DATASET EXCERPTS =
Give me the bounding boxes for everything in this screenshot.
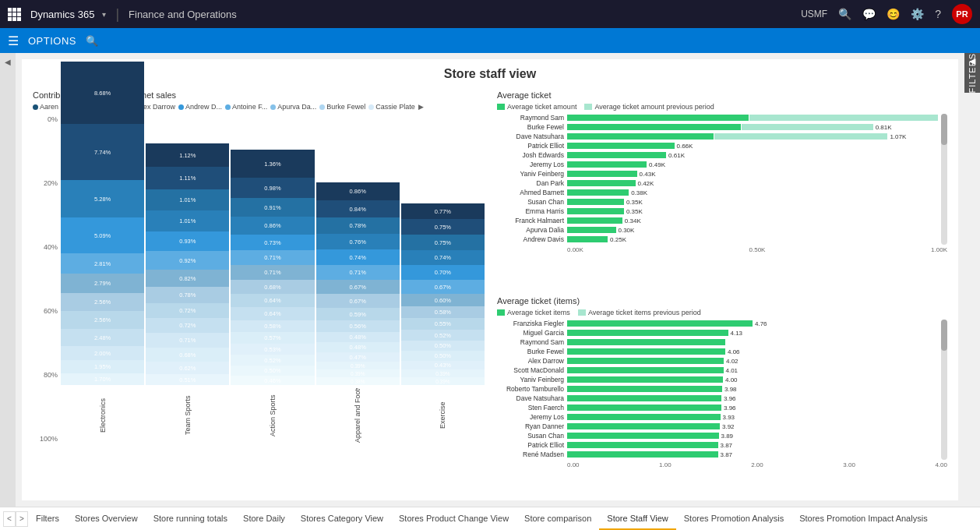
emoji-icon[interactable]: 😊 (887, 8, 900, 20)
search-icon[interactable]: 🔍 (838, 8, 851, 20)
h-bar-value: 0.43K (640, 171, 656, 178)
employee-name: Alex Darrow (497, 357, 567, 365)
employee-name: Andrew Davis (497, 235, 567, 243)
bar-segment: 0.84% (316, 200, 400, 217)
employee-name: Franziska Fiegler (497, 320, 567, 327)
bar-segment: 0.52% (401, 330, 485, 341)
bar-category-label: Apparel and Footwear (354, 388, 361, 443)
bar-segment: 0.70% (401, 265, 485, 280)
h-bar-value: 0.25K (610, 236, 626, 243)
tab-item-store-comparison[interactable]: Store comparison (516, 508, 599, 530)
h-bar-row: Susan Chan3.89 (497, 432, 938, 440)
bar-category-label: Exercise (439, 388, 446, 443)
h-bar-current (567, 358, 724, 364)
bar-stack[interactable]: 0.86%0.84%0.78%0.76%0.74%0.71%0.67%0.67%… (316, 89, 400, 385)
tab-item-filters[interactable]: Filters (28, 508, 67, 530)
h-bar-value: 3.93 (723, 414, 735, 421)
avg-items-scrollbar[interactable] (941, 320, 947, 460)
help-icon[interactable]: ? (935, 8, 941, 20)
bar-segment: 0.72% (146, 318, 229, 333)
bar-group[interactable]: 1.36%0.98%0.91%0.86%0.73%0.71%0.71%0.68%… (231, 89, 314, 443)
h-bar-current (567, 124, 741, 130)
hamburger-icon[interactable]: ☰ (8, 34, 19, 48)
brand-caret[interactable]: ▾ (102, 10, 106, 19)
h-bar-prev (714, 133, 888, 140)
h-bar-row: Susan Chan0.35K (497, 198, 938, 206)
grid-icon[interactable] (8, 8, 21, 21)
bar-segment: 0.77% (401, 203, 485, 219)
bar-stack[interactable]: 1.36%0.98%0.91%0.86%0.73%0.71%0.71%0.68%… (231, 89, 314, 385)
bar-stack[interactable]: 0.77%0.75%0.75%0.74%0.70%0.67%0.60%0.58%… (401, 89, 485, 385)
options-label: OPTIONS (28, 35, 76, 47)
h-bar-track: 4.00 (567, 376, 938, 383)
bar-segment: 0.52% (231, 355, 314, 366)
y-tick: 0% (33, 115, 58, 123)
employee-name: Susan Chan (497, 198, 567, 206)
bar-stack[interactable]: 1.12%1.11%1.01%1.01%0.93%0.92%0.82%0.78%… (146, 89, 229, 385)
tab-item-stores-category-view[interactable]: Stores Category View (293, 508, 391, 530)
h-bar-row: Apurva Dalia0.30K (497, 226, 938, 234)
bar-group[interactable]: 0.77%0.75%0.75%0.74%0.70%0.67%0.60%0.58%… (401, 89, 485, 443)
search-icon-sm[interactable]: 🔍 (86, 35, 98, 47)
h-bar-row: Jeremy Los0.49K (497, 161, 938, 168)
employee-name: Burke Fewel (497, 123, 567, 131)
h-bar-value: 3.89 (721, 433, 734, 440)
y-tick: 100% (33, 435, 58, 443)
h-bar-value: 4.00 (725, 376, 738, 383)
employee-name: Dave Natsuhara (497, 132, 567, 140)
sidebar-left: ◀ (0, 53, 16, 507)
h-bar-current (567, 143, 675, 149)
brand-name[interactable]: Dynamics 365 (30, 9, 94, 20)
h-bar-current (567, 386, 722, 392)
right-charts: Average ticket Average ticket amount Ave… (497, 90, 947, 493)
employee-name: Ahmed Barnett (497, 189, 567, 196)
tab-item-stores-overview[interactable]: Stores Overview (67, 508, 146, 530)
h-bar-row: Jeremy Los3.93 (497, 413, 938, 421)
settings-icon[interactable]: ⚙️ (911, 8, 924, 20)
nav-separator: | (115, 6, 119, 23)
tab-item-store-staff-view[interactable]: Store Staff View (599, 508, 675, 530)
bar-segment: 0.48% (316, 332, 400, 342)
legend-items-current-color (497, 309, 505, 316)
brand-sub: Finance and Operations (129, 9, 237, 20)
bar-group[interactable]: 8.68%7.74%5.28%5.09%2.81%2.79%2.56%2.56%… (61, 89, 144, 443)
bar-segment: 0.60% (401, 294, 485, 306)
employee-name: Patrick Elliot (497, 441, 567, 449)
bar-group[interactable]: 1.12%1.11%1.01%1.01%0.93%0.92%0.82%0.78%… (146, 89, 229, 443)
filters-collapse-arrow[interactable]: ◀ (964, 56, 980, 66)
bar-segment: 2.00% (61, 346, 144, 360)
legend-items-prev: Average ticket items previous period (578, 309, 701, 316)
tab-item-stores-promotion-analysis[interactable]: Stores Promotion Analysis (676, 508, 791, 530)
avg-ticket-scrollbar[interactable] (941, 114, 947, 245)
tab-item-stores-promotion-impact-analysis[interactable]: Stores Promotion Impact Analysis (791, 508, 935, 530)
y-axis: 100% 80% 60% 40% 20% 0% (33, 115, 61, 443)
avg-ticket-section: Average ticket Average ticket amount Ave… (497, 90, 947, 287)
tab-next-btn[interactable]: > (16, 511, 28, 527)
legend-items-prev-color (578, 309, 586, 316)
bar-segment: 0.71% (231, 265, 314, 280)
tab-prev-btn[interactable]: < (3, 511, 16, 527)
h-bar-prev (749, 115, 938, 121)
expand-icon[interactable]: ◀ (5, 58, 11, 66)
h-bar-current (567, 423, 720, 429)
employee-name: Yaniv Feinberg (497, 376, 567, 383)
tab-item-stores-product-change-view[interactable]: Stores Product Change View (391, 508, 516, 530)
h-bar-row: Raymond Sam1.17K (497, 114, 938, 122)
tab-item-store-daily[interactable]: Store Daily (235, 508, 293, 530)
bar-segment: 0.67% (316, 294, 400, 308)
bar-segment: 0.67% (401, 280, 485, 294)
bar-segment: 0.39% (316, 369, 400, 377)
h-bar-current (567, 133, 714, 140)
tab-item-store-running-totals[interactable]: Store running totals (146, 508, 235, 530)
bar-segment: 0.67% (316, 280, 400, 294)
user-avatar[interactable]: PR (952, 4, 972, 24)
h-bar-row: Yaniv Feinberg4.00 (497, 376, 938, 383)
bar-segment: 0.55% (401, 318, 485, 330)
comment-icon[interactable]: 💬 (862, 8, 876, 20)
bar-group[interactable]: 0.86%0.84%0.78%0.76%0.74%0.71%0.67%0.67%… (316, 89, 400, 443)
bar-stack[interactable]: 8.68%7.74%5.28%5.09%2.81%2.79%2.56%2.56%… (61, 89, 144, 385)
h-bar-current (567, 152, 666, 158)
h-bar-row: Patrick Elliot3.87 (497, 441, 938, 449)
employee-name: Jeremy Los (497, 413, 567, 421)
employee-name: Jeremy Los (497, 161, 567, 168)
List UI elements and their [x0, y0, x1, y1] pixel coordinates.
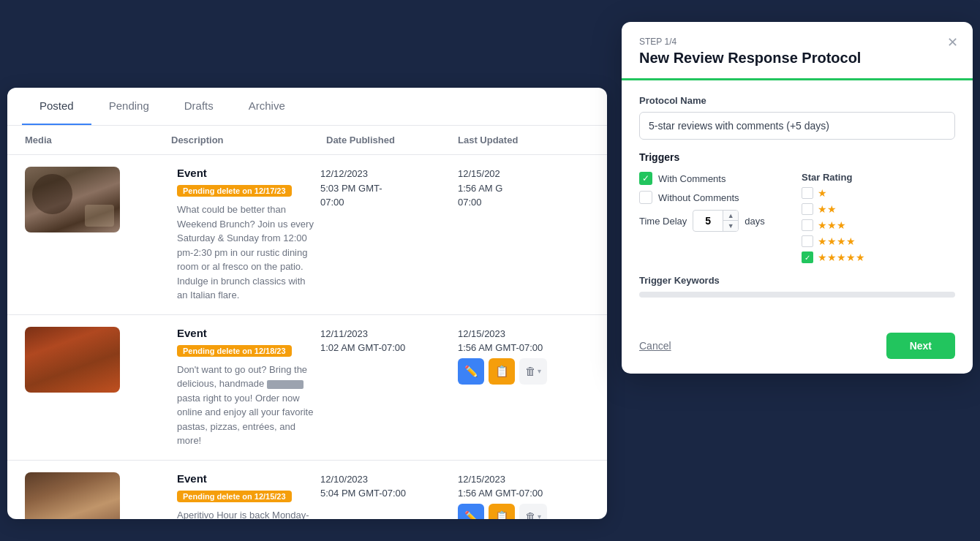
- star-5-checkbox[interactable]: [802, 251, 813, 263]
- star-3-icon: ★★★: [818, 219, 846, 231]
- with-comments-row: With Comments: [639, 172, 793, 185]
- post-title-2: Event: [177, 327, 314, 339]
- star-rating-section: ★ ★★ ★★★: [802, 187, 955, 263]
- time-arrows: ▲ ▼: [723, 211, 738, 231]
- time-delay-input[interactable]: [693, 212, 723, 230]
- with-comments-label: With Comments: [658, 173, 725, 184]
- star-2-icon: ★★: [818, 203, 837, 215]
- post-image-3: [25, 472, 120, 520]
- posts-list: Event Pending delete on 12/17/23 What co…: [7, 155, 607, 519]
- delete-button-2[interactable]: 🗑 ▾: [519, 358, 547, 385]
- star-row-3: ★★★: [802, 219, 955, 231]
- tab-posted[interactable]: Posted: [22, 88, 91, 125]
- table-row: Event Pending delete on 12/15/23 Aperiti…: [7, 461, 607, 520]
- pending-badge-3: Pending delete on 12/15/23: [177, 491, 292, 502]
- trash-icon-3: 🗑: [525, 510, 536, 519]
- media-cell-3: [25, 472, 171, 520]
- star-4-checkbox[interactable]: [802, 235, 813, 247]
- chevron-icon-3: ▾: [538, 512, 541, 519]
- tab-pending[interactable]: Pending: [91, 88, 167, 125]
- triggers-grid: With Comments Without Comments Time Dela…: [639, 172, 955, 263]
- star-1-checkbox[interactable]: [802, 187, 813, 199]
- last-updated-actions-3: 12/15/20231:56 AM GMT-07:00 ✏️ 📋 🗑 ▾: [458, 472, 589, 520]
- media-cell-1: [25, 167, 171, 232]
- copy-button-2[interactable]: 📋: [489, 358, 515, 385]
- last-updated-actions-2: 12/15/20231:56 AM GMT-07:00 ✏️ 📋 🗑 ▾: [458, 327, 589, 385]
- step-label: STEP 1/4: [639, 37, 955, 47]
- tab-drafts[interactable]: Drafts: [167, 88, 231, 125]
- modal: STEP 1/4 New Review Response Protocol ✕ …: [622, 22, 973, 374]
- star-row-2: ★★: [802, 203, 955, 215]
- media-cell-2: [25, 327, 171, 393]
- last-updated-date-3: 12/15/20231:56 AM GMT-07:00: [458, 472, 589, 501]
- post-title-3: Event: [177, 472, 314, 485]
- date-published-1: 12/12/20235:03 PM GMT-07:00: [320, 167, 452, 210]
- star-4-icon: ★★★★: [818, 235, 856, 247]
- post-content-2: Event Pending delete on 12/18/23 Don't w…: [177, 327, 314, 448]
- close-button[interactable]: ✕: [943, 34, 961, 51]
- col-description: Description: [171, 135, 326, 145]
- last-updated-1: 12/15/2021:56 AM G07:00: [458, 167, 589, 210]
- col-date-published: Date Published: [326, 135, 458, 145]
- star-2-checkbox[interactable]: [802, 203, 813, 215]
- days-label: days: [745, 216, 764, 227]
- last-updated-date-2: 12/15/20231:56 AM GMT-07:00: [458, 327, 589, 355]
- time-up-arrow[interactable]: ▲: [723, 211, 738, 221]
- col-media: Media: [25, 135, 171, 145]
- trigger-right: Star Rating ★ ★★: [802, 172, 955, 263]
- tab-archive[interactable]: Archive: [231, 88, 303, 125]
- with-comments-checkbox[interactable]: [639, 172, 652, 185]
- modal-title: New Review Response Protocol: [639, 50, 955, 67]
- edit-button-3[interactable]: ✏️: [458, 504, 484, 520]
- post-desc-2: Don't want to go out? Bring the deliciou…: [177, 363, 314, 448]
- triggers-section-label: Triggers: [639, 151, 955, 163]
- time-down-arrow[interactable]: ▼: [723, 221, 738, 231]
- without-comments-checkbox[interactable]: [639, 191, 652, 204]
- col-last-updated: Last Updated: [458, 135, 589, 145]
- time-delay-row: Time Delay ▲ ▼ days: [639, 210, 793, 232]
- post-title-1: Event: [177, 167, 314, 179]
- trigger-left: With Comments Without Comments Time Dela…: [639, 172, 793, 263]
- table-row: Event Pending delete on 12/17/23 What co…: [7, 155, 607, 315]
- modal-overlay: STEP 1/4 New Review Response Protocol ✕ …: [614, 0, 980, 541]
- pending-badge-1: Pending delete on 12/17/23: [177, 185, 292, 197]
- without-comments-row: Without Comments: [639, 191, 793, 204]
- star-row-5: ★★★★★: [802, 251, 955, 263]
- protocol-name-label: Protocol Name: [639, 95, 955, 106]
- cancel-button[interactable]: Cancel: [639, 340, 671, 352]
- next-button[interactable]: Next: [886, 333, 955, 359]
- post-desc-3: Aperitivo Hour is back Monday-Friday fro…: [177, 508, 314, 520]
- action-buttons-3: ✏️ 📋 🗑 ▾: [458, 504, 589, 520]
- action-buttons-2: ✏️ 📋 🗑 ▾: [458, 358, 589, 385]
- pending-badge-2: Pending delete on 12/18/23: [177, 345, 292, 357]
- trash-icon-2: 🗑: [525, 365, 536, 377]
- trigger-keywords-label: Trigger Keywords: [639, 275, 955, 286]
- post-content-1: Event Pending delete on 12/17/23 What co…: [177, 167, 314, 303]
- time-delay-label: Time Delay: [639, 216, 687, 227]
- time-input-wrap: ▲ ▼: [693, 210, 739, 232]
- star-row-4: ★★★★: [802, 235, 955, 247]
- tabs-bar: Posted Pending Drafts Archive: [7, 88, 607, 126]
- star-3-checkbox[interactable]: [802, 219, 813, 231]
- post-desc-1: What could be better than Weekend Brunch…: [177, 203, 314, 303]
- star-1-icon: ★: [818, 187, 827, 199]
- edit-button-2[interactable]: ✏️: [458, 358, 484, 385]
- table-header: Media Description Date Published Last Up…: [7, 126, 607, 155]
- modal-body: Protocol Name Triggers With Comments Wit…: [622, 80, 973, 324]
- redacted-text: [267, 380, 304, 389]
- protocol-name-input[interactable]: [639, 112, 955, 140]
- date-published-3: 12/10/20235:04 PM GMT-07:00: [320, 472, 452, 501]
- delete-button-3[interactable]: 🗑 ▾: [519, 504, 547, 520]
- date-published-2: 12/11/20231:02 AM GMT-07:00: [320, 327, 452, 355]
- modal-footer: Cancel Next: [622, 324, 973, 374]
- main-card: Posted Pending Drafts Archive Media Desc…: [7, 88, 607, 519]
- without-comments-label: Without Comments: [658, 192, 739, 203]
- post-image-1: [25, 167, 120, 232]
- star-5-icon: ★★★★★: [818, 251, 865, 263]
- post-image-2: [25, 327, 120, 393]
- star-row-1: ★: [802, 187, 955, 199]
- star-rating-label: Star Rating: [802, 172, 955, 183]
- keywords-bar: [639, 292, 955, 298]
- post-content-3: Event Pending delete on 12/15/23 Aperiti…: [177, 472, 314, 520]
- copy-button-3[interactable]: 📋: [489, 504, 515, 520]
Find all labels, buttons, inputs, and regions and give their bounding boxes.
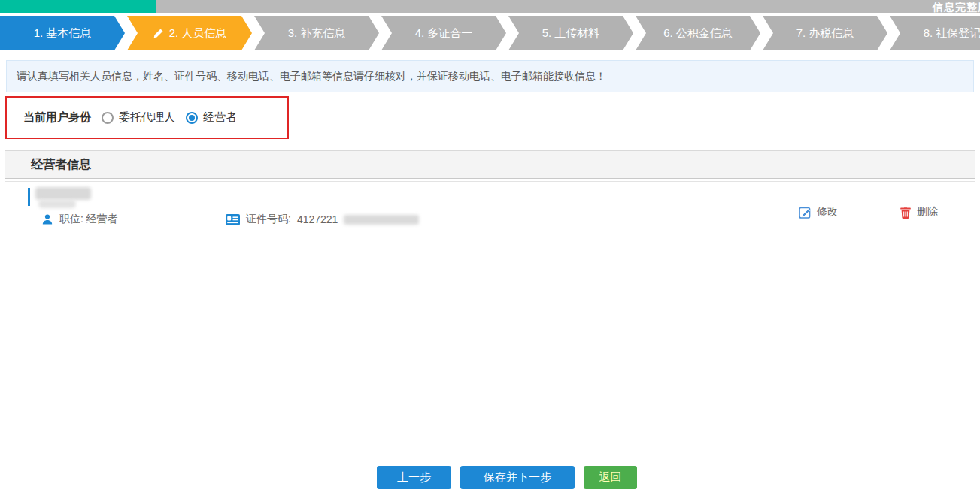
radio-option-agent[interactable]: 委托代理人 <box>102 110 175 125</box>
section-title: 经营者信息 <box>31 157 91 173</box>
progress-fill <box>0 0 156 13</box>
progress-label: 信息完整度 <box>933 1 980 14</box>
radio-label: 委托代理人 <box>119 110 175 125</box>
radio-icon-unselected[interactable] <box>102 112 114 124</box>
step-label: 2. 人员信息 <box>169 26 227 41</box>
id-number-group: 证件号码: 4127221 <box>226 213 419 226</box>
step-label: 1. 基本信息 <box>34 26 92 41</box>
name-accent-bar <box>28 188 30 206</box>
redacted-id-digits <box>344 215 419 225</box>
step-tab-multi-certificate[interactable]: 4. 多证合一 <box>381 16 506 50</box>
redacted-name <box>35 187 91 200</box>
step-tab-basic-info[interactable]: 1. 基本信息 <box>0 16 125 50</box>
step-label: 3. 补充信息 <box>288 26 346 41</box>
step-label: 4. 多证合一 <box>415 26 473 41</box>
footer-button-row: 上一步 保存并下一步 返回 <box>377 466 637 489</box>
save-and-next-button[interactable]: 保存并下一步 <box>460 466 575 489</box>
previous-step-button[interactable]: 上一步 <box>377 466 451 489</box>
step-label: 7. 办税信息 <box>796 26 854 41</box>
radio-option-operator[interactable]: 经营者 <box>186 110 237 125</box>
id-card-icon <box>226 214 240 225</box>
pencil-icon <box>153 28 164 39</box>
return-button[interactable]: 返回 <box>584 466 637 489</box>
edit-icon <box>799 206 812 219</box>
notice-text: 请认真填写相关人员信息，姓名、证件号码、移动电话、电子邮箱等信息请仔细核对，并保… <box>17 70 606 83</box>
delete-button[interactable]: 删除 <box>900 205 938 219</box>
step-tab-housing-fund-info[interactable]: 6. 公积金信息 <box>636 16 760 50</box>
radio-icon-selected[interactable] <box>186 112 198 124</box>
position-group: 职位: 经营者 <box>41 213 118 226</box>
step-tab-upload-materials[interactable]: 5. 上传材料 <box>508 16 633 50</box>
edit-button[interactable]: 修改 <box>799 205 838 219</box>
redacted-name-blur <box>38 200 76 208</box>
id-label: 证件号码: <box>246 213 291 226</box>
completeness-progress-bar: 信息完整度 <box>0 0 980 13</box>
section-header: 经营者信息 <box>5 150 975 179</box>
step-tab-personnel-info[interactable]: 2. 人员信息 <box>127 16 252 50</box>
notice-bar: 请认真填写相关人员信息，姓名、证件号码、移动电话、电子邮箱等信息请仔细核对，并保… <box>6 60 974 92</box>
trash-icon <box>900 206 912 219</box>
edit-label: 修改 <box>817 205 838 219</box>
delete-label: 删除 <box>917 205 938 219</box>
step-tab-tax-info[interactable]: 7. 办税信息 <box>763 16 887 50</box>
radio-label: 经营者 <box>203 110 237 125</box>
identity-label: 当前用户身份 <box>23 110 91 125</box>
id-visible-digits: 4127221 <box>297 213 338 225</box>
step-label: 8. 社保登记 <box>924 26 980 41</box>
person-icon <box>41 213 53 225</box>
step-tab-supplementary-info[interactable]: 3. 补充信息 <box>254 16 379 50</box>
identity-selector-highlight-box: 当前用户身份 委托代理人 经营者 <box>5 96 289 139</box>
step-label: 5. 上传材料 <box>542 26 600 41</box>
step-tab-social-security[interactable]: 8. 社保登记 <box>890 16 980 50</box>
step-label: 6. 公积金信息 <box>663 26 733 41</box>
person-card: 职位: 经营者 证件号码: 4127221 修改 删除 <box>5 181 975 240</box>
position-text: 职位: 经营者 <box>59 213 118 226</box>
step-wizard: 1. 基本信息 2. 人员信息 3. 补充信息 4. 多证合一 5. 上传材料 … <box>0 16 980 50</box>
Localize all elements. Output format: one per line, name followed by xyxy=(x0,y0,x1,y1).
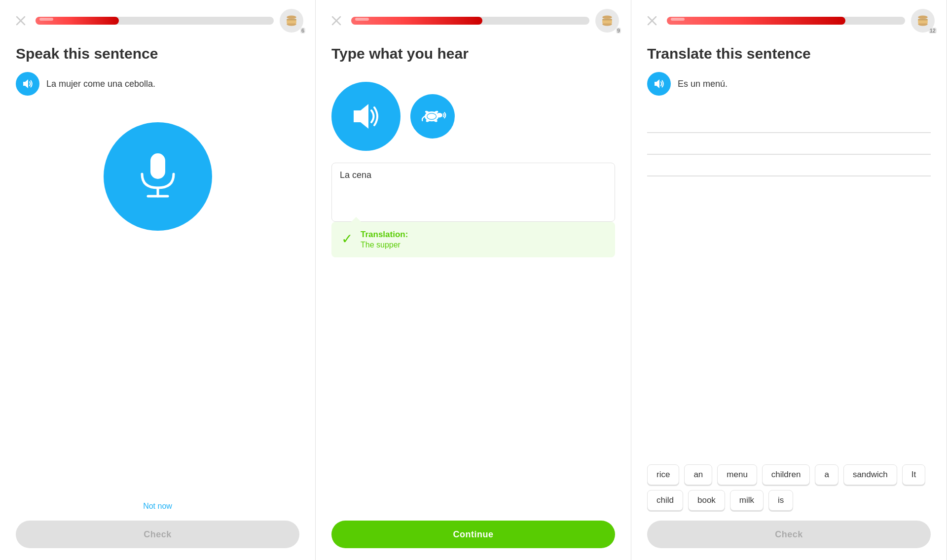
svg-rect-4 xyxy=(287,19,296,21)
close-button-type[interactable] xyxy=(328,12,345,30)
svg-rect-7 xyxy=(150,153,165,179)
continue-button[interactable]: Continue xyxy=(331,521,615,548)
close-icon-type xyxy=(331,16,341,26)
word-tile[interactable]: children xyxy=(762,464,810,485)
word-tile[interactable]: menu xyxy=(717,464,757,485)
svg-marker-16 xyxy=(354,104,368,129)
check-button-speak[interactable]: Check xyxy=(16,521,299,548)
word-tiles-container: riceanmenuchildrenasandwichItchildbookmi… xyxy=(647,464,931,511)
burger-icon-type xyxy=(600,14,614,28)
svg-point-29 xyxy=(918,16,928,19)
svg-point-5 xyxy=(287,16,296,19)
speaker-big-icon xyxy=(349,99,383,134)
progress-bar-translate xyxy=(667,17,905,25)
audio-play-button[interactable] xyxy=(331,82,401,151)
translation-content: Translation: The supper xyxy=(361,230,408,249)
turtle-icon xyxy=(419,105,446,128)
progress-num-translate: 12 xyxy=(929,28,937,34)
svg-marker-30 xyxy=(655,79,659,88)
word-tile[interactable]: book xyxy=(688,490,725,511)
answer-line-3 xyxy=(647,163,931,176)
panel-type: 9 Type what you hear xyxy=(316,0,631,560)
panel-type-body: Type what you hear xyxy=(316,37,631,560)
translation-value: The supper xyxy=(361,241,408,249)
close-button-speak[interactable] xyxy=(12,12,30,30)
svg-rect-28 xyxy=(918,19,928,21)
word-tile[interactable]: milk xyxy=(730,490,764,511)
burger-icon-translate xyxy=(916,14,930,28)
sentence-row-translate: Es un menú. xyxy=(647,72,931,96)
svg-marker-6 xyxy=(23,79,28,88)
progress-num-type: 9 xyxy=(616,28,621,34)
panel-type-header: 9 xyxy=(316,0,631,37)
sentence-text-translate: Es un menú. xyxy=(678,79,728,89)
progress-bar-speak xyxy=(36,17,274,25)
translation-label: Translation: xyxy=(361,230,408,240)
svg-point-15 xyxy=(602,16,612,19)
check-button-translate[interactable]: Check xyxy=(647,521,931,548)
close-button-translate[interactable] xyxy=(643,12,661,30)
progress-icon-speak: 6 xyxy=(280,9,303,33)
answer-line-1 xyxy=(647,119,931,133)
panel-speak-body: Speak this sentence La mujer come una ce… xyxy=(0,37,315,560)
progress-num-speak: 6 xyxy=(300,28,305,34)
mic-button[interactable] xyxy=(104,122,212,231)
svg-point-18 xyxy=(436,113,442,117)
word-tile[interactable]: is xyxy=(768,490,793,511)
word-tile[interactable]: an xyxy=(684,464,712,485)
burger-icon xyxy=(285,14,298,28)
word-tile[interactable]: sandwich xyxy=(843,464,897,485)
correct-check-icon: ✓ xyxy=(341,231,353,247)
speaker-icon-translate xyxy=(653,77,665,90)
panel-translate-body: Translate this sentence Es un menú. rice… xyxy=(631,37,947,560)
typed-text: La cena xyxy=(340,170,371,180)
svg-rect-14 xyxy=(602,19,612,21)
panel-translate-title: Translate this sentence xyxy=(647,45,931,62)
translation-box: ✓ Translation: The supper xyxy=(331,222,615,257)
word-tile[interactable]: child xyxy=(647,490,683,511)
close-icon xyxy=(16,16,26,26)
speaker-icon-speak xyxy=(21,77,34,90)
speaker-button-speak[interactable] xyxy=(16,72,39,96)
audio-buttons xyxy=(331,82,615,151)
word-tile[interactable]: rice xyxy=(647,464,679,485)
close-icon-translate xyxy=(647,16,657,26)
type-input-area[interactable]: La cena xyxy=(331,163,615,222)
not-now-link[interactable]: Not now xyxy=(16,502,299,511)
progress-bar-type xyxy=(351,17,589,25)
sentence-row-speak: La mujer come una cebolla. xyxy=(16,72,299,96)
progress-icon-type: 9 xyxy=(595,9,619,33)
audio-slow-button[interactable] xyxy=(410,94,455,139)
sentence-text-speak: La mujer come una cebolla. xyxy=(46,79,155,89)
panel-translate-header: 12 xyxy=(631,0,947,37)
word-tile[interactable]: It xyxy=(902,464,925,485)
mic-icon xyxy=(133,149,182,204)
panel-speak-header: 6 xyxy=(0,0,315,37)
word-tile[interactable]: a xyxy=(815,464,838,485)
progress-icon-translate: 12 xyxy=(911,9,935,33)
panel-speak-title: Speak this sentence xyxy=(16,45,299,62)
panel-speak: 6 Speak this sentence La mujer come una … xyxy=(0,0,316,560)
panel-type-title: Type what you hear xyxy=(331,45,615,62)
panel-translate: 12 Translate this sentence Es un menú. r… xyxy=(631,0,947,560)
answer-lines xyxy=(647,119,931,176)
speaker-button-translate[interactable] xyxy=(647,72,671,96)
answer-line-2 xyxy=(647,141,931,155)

REQUIREMENT = Within the data above, how many lines contain "redacted"? Respond with the tally alone.

OUTPUT = 4